(DATA UNDER STUDY)
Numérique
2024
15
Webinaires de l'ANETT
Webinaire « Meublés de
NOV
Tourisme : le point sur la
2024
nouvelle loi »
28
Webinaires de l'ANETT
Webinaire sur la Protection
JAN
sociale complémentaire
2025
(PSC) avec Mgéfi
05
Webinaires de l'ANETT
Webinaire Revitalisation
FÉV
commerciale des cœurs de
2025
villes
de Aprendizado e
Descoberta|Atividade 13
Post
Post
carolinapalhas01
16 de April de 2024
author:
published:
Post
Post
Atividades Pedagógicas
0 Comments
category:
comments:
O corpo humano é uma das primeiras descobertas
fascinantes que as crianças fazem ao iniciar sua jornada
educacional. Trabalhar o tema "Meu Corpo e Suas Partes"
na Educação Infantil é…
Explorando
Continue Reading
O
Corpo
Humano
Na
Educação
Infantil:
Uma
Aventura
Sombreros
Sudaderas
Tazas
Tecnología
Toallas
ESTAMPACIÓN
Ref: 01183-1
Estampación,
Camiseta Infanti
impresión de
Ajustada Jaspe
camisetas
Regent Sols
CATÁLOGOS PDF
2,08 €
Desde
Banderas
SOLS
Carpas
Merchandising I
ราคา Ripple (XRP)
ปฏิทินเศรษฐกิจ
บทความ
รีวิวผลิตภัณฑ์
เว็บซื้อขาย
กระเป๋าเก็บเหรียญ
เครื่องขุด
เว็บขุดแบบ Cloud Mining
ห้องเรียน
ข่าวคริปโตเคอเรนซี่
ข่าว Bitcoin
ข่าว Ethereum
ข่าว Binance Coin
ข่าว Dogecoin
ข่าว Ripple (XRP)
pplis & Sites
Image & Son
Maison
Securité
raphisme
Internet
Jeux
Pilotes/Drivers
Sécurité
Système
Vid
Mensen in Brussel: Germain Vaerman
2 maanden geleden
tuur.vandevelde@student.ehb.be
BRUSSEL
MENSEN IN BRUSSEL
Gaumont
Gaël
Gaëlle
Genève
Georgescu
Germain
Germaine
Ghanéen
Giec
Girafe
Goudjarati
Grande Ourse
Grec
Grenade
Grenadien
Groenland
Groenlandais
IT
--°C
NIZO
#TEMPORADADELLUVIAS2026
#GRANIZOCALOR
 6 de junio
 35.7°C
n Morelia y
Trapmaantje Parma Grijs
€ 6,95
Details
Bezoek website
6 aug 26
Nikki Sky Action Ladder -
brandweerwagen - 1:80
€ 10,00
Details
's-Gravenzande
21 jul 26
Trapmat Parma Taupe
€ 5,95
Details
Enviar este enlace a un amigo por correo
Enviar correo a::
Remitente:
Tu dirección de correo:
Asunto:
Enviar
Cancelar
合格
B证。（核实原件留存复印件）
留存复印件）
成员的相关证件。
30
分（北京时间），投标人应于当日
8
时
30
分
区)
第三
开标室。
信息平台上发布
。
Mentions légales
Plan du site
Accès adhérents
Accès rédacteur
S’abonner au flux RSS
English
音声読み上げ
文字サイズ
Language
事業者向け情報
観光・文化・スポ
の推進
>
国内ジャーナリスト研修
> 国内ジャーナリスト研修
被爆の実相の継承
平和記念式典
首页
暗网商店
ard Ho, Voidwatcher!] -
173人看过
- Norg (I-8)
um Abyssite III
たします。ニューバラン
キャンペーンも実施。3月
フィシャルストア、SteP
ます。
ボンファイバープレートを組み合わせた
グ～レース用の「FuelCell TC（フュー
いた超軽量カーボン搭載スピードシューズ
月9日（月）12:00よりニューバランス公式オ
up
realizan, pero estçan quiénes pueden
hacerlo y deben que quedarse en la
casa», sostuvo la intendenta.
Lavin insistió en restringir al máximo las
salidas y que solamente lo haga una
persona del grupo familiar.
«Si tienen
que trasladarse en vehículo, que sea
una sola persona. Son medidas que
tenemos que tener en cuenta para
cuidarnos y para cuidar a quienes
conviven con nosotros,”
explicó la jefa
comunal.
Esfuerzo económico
(End DATA UNDER STUDY)
Find the word "correo" in the entries. Copy each line that holds it.

### [RESPONSE BOX]
Enviar este enlace a un amigo por correo
Enviar correo a::
Tu dirección de correo:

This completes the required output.